Common Accountants’ Jargon and Plain English Definitions

And when I ask is there anything specific that they do not understand here are some common responses:

  • “Equity- I don’t really know what that is”
  • “Provisions – what might that be”
  • “Depreciation – heard of it but I don’t know how that works”
  • “EBIT and EBITDA- what is that?”
  • “I just don’t know where to start”
  • “What should I be looking at”

Makes me realise what a hash the accounting profession have done of being able to explain their craft!

In addition, as accountants we are frequently stereo-typed as bean counters. Generally speaking, let’s be honest with ourselves,  accountants are not known for being great people-people or the best communicators!

I am passionate about changing that. Busting the myth that all accountants are boring bespectacled spreadsheet jockeys!!

How to Communicate with Your Accountant in Plain English

Speak in plain English

So what’s this all about? It’s about us as the accounting profession accepting some responsibility to rethink about the words that we use when talking with others from a non-financial background.

Why would we do that?

  • Improving client service for a start.
  • Providing more value to those that we are serving (be they internal or external clients).
  • Leading to a more rewarding working relationship.
  • Equipping our clients with the knowledge to ask meaningful and insightful questions.
  • Ultimately enabling them to make better informed business decisions.

Definitions redefined

Below is a diagrammatic representation of the Balance Sheet and Income Statement with definitions for the major categories of transactions.


With reference to the Colour Accounting Learning System TM

  • Assets are Valuable things that the business has rights over and can be measured.
  • Liabilities are an Obligation to third parties; an “IOU”.
  • Equity is an Obligation back to the Owner; another type of “IOU”.
  • Revenue is a Value Generating Activity.  It is a verb – this is where the action happens- the business has to do something, and in doing so generates more value for the business.
  • Expenses are  a Value Sacrificing Activity – meaning value is consumed, or in a recent participant’s words “Value Sucking Activity”. The business has to be prepared to expend some value in order to generate more value.

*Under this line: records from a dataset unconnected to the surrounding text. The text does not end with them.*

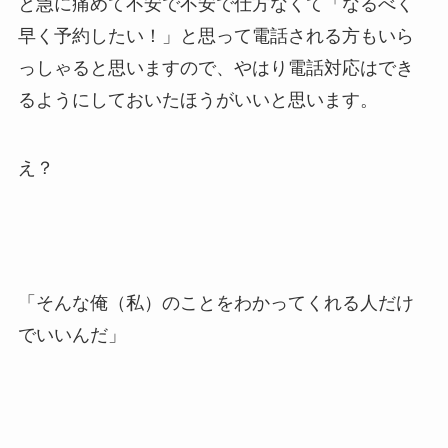
と急に痛めて不安で不安で仕方なくて「なるべく
早く予約したい！」と思って電話される方もいら
っしゃると思いますので、やはり電話対応はでき
るようにしておいたほうがいいと思います。
え？
「そんな俺（私）のことをわかってくれる人だけ
でいいんだ」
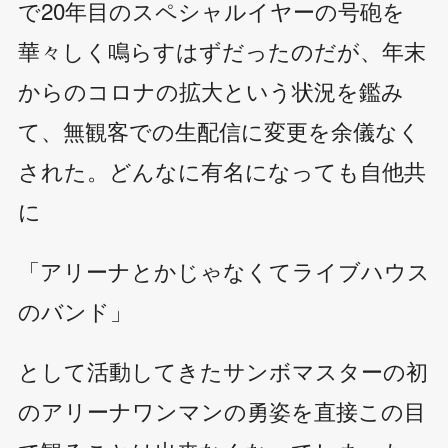
で20年目のスペシャルイヤーの号砲を
華々しく鳴らすはずだったのだが、年末
からのコロナの拡大という状況を鑑み
て、無観客での生配信に変更を余儀なく
された。どんなに有名になっても自他共
に
「アリーナとかじゃなくてライブハウス
のバンド」
として活動してきたサンボマスターの初
のアリーナワンマンの勇姿を直接この目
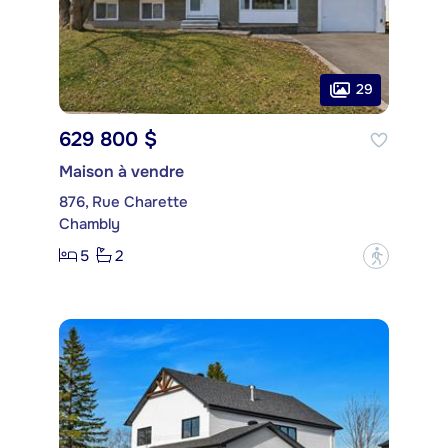
29
629 800 $
Maison à vendre
876, Rue Charette
Chambly
5
2
?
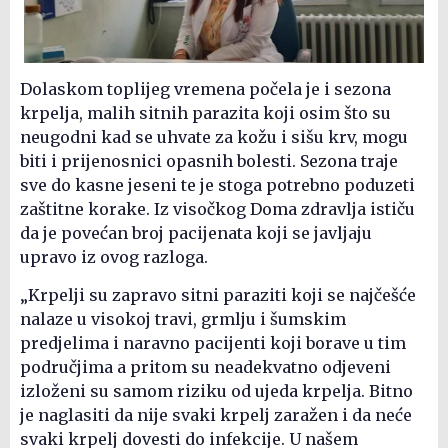
Dolaskom toplijeg vremena počela je i sezona
krpelja, malih sitnih parazita koji osim što su
neugodni kad se uhvate za kožu i sišu krv, mogu
biti i prijenosnici opasnih bolesti. Sezona traje
sve do kasne jeseni te je stoga potrebno poduzeti
zaštitne korake. Iz visočkog Doma zdravlja ističu
da je povećan broj pacijenata koji se javljaju
upravo iz ovog razloga.
„Krpelji su zapravo sitni paraziti koji se najčešće
nalaze u visokoj travi, grmlju i šumskim
predjelima i naravno pacijenti koji borave u tim
područjima a pritom su neadekvatno odjeveni
izloženi su samom riziku od ujeda krpelja. Bitno
je naglasiti da nije svaki krpelj zaražen i da neće
svaki krpelj dovesti do infekcije. U našem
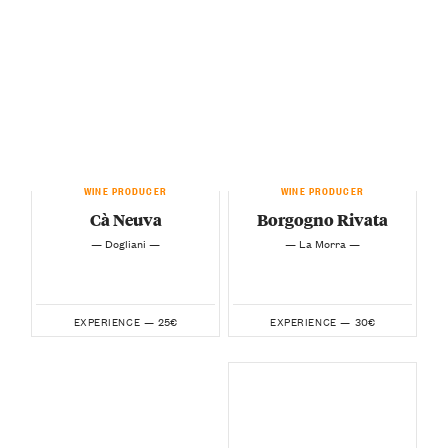
WINE PRODUCER
WINE PRODUCER
Cà Neuva
Borgogno Rivata
— Dogliani —
— La Morra —
25€
30€
EXPERIENCE —
EXPERIENCE —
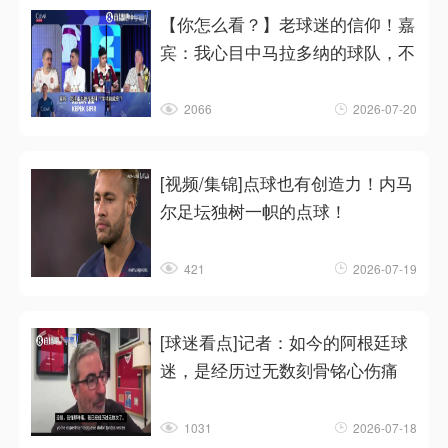
【你怎么看？】老球迷的信仰！嘉
宾：我心目中马拉多纳的球队，不
2066
2026-07-20
[视频/集锦]点球也有创造力！内马
尔足坛独树一帜的点球！
421
2026-07-19
[球迷看点]记者：如今的阿根廷球
迷，是经历过无数刻骨铭心伤痛
1031
2026-07-18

How to Communicate with Your Accountant in Plain English

I have found that using this language and visual format of talking about accounting concepts has enabled me to connect with my clients and help them to understand accounts in some cases for the first time. And that could be the first time after being in business for many years.

A recent workshop participant Tania Broome Miller-Jones said: 
“I have felt fear when faced with a balance sheet, the numbers swimming before my eyes as I struggle to make sense of it. Well no more! I have a new sense of confidence, well equipped with the foundational principles that underpin assets, liabilities, equity, revenue and expenses.”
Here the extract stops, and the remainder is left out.